In the Voices section of the Spring 2018 issue of The Civil War Monitor we highlighted first-person quotes from Union and Confederate troops about the use of tobacco among soldiers and civilians. Unfortunately, we didn’t have room to include all that we found. Below are those that didn’t make the cut.
“I’m sorry you feel so bad about my smoking. I think, after you had spent a night or two on picket and saw the comfort the soldiers draw from a pipe or cigar as they sit round the fire, you would say, ‘I forgive you—smoke, at least while you are in the army.’”
—Oliver Wilcox Norton, 83rd Pennsylvania Infantry, in a letter to his cousin, February 27, 1862
“The boys are greatly in need of tobacco, but I managed to get a handkerchief full of smoking—you know I don’t chew—while out foraging on my own hook; it was a good thing I can assure you. Some of the captains supply the men from company funds, and Captain Partridge buys it himself, and trusts the men until they are paid. Our captain has company funds, but is so mean, he will not use it for any thing. He has never done any thing for the men, by which he would spend a cent of his own money.”

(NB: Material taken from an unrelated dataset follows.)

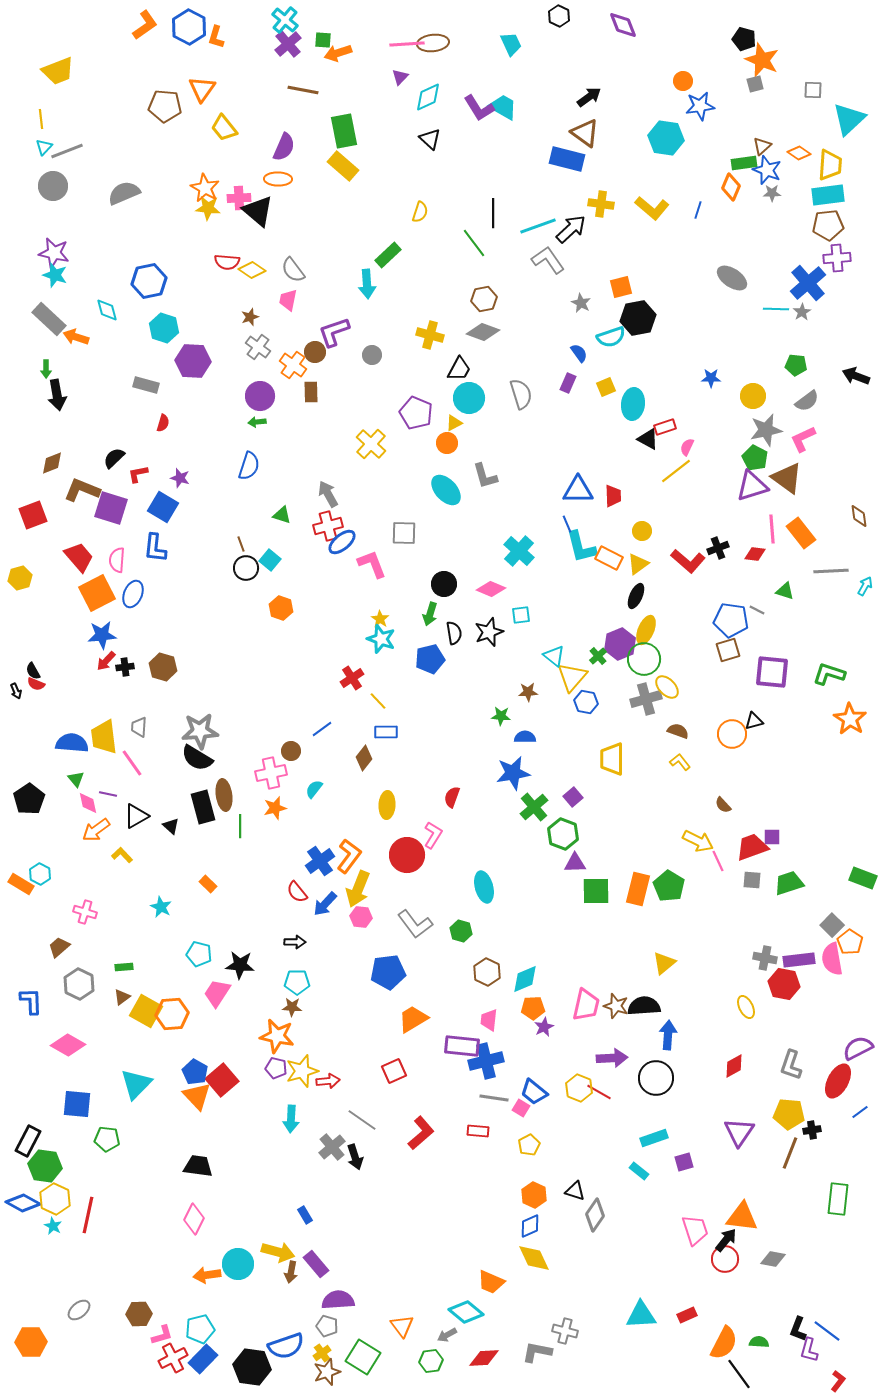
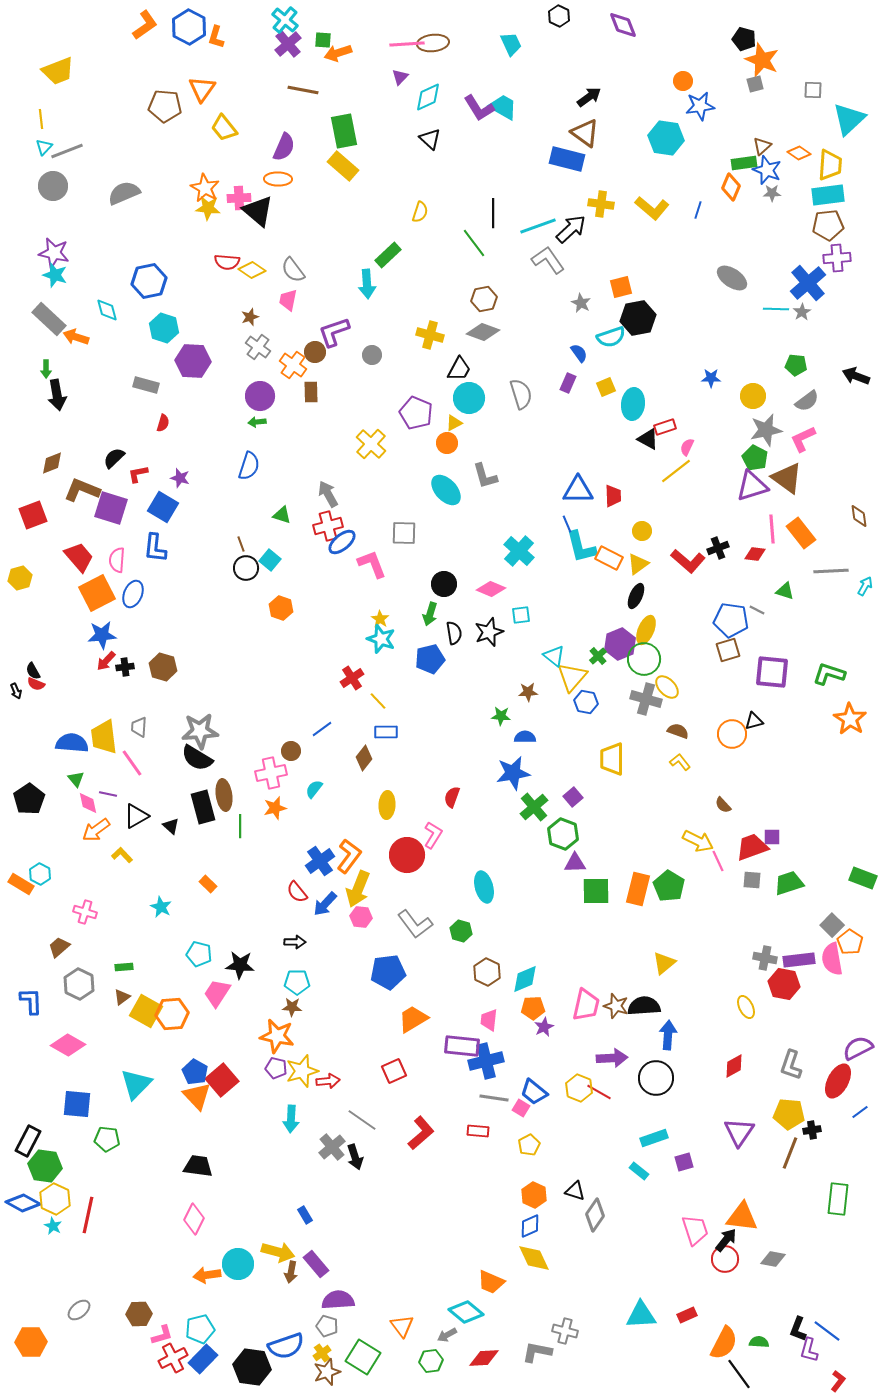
gray cross at (646, 699): rotated 32 degrees clockwise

—Alfred Davenport, 5th New York Infantry, in a letter to his mother, April 21, 1862
“Saw Wardell to-day, and he gave me some tobacco, which ‘saved my life’ for 24 hours at least.”
—Andersonville prisoner Eugene Forbes, on an encounter with a fellow POW, in his diary, November 15, 1864
“I have given up smoking. Think of that! You see, at first, when I found there was little to do, I smoked vigorously to pass away time. But when the cigar was smoked, there was an end to the amusement, so I then determined to break off smoking altogether, and, to make it exciting, I kept a handful of cigars in my pocket so that the temptation might be frequently incurred. Whenever I longed for a fragrant Havana, I would take one in fingers, and then sitting back in my chair, reason philosophically on the pernicious effects of tobacco. On reaching the point of conviction, I would return it to my pocket unlighted. This, you see, has afforded me a very excellent pastime.”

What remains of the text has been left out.